The example shows that self-driving cars behave differently than humans in many cases. The neural networks are trained according to the precautionary principle: keep a distance, accelerate more slowly and stay longer at the intersection. In a way, the systems do what people learn in driving school but often quickly forget in everyday traffic: they drive extremely defensively.

This will have consequences for everyday traffic, as simulations by the software company PTV show. Even a 20% share of autonomous vehicles in traffic is enough to significantly disrupt traffic flow. With a 50% share, traffic congestion doubles.” That doesn’t bode well for the cities,” says Jochen Lohmiller, who managed the project at PTV.

Researchers are therefore relying on so-called digital twins, which are intended to prevent gridlock. The streets are recorded by cameras, radar, lidar, and other sensors and processed by artificial intelligence (AI). A digital image of the traffic is created in real time, which allows more efficient route planning and increases traffic throughput.

Level 3 is ready for series production

The topic is being pushed with force onto the agenda of traffic planners because autonomous driving is no longer a vision of the future. You can already drive the new S-Class in traffic jams at speeds of up to 60 kilometers per hour (km/h) without having to put your hands on the steering wheel. The so-called Level 3 is ready for series production. Under certain conditions, the driver relinquishes control of the vehicle but must be able to intervene again at any time.

Realizing fully autonomous driving at Level 4 is technologically more demanding. But here, too, progress is unmistakable, as numerous test projects around the world show. At the highest level, 5, the steering wheel and driver are completely superfluous. It will probably take many years before this level of autonomy becomes part of everyday life.

Autonomous vehicles avoid accidents, reduce emissions and create new freedoms. The robotic cars will also improve the flow of traffic, but only when significantly more than 50 percent of the vehicles are self-driving. The networked cars can then coordinate with each other, calculate and maintain optimal speeds and distances.

According to traffic experts, nothing is better for the flow of traffic than evenly moving vehicles. The problem lies more in the interaction between autonomously driving cars and those that are driven by people. “People simply react too differently,” says Professor Knoll. “At the traffic light, for example, there is an accordion effect.” Drivers overlook the fact that the line of cars is moving in front of them; the gaps between the vehicles become larger and fewer cars come through the green traffic light.

More traffic jams, more waiting times

It will be a long time before self-driving cars dominate urban traffic. Statistically, even if all newly registered cars and trucks could drive at Level 5 starting today, it would take 9.8 years for all conventional vehicles to be phased out.

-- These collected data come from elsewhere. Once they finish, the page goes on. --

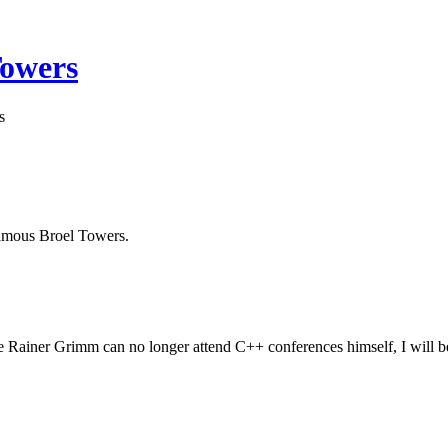
Towers
s
 famous Broel Towers.
Rainer Grimm can no longer attend C++ conferences himself, I will be 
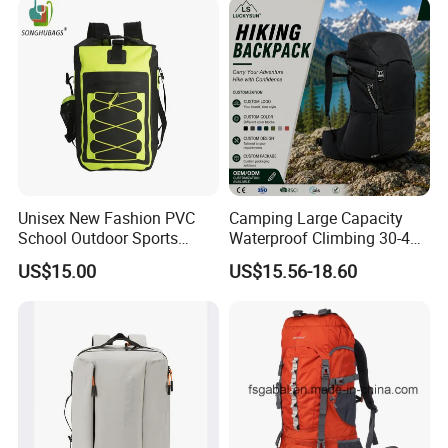
Backpack Bag (CY3703)
Unisex New Fashion PVC
Camping Large Capacity
School Outdoor Sports
Waterproof Climbing 30-40L
Travel Hunting Hiking
Nylon Travel Trekking Man
US$15.00
US$15.56-18.60
Waterproof Dry Backpack
Outdoor Hiking Backpack
Shoulder Bag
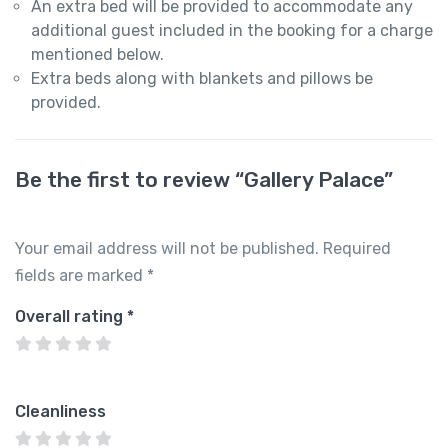
An extra bed will be provided to accommodate any
additional guest included in the booking for a charge
mentioned below.
Extra beds along with blankets and pillows be
provided.
Be the first to review “Gallery Palace”
Your email address will not be published.
Required
fields are marked
*
Overall rating
*
Cleanliness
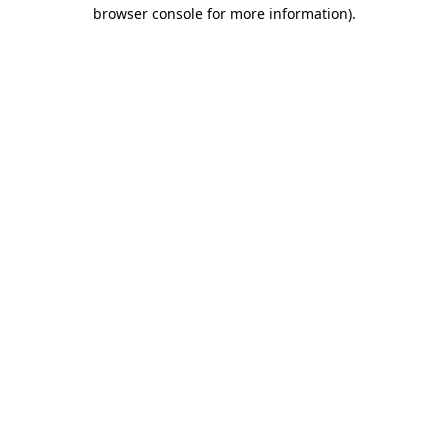
browser console for more information).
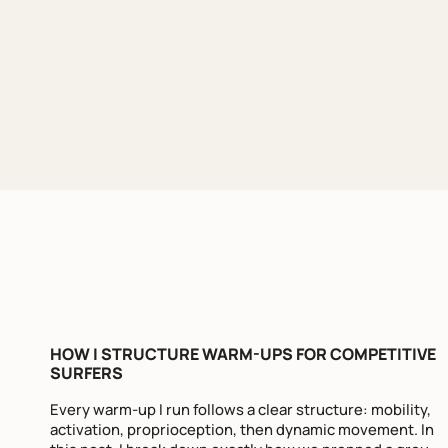
HOW I STRUCTURE WARM-UPS FOR COMPETITIVE
SURFERS
Every warm-up I run follows a clear structure: mobility,
activation, proprioception, then dynamic movement. In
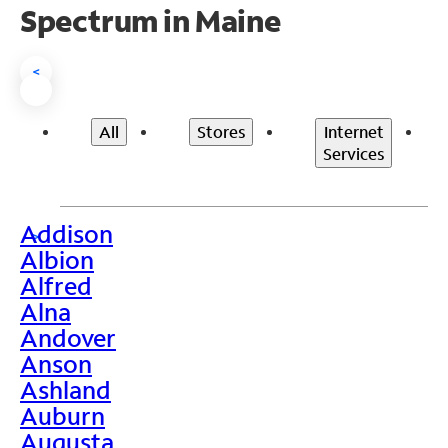
Spectrum in Maine
<
All
Stores
Internet
Services
Addison
>
Albion
Alfred
Alna
Andover
Anson
Ashland
Auburn
Augusta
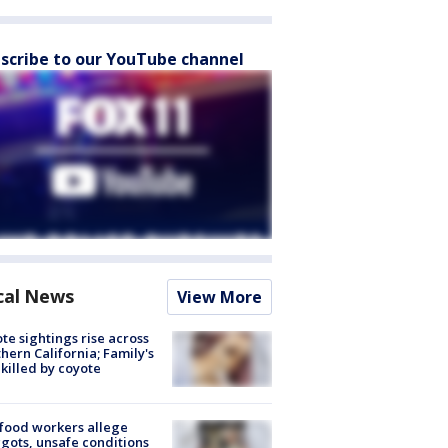
scribe to our YouTube channel
cal News
View More
te sightings rise across
hern California; Family's
killed by coyote
food workers allege
ots, unsafe conditions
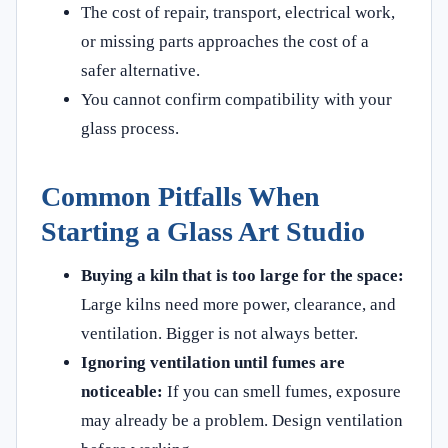
The cost of repair, transport, electrical work,
or missing parts approaches the cost of a
safer alternative.
You cannot confirm compatibility with your
glass process.
Common Pitfalls When
Starting a Glass Art Studio
Buying a kiln that is too large for the space:
Large kilns need more power, clearance, and
ventilation. Bigger is not always better.
Ignoring ventilation until fumes are
noticeable:
If you can smell fumes, exposure
may already be a problem. Design ventilation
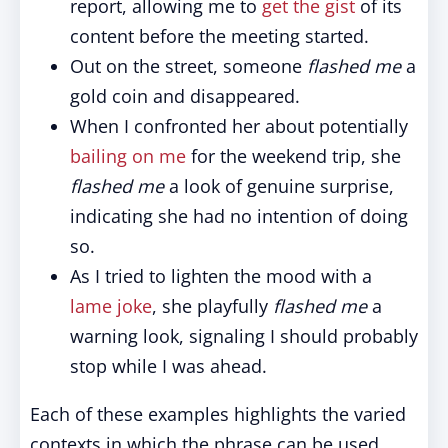
report, allowing me to
get the gist
of its
content before the meeting started.
Out on the street, someone
flashed me
a
gold coin and disappeared.
When I confronted her about potentially
bailing on me
for the weekend trip, she
flashed me
a look of genuine surprise,
indicating she had no intention of doing
so.
As I tried to lighten the mood with a
lame joke
, she playfully
flashed me
a
warning look, signaling I should probably
stop while I was ahead.
Each of these examples highlights the varied
contexts in which the phrase can be used.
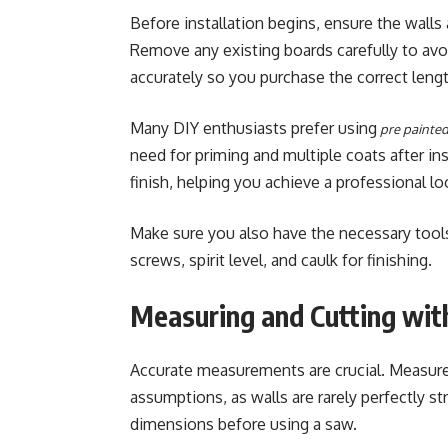
Before installation begins, ensure the walls 
Remove any existing boards carefully to av
accurately so you purchase the correct lengt
Many DIY enthusiasts prefer using
pre painted
need for priming and multiple coats after in
finish, helping you achieve a professional loo
Make sure you also have the necessary tools,
screws, spirit level, and caulk for finishing.
Measuring and Cutting wit
Accurate measurements are crucial. Measure e
assumptions, as walls are rarely perfectly s
dimensions before using a saw.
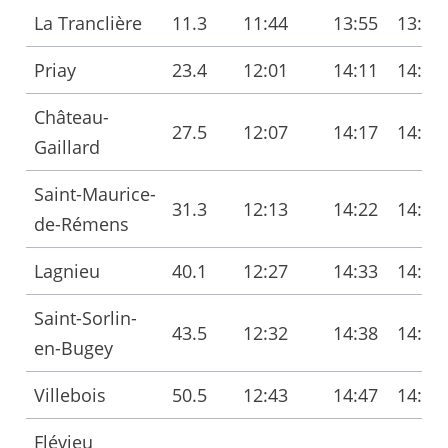
La Tranclière
11.3
11:44
13:55
13:56
Priay
23.4
12:01
14:11
14:13
Château-
27.5
12:07
14:17
14:18
Gaillard
Saint-Maurice-
31.3
12:13
14:22
14:24
de-Rémens
Lagnieu
40.1
12:27
14:33
14:36
Saint-Sorlin-
43.5
12:32
14:38
14:41
en-Bugey
Villebois
50.5
12:43
14:47
14:50
Flévieu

What happens in the transitional period when careless pedestrians, aggressive drivers, and careful robotaxis share the road? PTV got to the bottom of this question. The company, with 900 employees, was until recently a subsidiary of VW-parent company Porsche SE, is the world market leader in software for traffic systems.

In an experiment conducted last year by the PTV team, the experts observed the rush-hour traffic in the early morning: Which vehicles are on the road? How long do the traffic light phases last? How many cars come through the intersection when the light turns green?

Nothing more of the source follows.